A mechanism of gene amplification driven by small DNA fragments

Abstract

DNA amplification is a molecular process that increases the copy number of a chromosomal tract and often causes elevated expression of the amplified gene(s). Although gene amplification is frequently observed in cancer and other degenerative disorders, the molecular mechanisms involved in the process of DNA copy number increase remain largely unknown. We hypothesized that small DNA fragments could be the trigger of DNA amplification events. Following our findings that small fragments of DNA in the form of DNA oligonucleotides can be highly recombinogenic, we have developed a system in the yeast Saccharomyces cerevisiae to capture events of chromosomal DNA amplification initiated by small DNA fragments. Here we demonstrate that small DNAs can amplify a chromosomal region, generating either tandem duplications or acentric extrachromosomal DNA circles. Small fragment-driven DNA amplification (SFDA) occurs with a frequency that increases with the length of homology between the small DNAs and the target chromosomal regions.

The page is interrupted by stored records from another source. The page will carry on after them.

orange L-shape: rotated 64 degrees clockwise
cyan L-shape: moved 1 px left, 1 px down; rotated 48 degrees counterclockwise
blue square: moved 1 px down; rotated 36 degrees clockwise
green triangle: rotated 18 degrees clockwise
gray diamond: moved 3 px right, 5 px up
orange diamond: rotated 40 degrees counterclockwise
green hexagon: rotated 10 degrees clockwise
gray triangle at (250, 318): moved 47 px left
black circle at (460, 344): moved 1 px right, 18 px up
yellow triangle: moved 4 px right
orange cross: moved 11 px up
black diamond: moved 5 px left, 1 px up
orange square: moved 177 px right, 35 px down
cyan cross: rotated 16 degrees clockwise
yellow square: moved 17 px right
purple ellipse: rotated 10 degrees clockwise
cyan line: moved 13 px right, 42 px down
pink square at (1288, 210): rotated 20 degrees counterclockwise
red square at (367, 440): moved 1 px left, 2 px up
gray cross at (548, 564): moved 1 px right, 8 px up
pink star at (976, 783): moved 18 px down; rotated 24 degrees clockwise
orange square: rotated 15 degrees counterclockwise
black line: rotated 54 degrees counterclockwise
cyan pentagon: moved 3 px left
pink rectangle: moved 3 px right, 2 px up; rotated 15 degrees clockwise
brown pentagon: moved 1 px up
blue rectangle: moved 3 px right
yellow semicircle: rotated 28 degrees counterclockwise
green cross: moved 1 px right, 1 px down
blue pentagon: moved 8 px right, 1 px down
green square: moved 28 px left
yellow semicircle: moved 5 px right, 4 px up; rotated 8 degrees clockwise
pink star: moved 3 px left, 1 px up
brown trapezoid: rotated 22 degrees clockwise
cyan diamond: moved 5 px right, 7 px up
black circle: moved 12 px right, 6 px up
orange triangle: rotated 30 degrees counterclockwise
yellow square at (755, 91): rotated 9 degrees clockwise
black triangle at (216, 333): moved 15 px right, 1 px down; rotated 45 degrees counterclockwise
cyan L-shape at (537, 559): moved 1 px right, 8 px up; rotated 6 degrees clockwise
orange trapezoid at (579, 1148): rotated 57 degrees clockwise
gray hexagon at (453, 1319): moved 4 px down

SFDA events are triggered even by small single-stranded molecules with as little as 20-nt homology with the genomic target. A double-strand break (DSB) external to the chromosomal amplicon region stimulates the amplification event up to a factor of 20 and favors formation of extrachromosomal circles. SFDA is dependent on Rad52 and Rad59, partially dependent on Rad1, Rad10, and Pol32, and independent of Rad51, suggesting a single-strand annealing mechanism. Our results reveal a novel molecular model for gene amplification, in which small DNA fragments drive DNA amplification and define the boundaries of the amplicon region. As DNA fragments are frequently found both inside cells and in the extracellular environment, such as the serum of patients with cancer or other degenerative disorders, we propose that SFDA may be a common mechanism for DNA amplification in cancer cells, as well as a more general cause of DNA copy number variation in nature.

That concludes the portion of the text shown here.